_WHAT THE EXERCISE ASKS_
Images in the data are to be skipped, while every line is restated exactly as written.

[Page-level text extractions]
▬▬▬▬▬▬▬▬▬▬
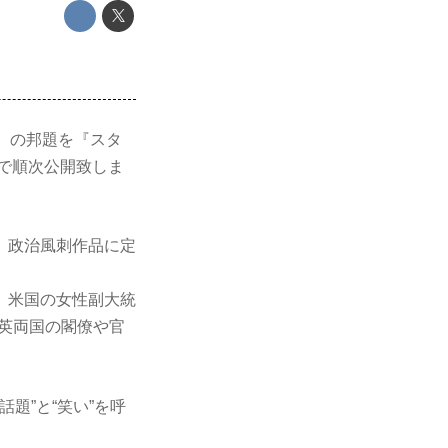
題）の邦題を『スタ
国で順次公開致しま
、政治風刺作品に定
、米国の女性副大統
米英両国の閣僚や官
題”と“笑い”を呼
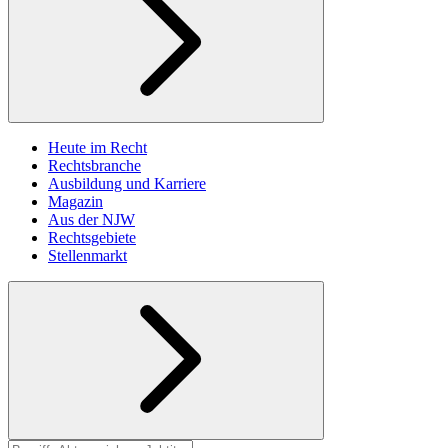
Heute im Recht
Rechtsbranche
Ausbildung und Karriere
Magazin
Aus der NJW
Rechtsgebiete
Stellenmarkt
▬▬▬▬▬▬▬▬▬▬
_EXERCISE SOLUTION_
題）の邦題を『スタ
国で順次公開致しま
、政治風刺作品に定
、米国の女性副大統
米英両国の閣僚や官
題”と“笑い”を呼
Heute im Recht
Rechtsbranche
Ausbildung und Karriere
Magazin
Aus der NJW
Rechtsgebiete
Stellenmarkt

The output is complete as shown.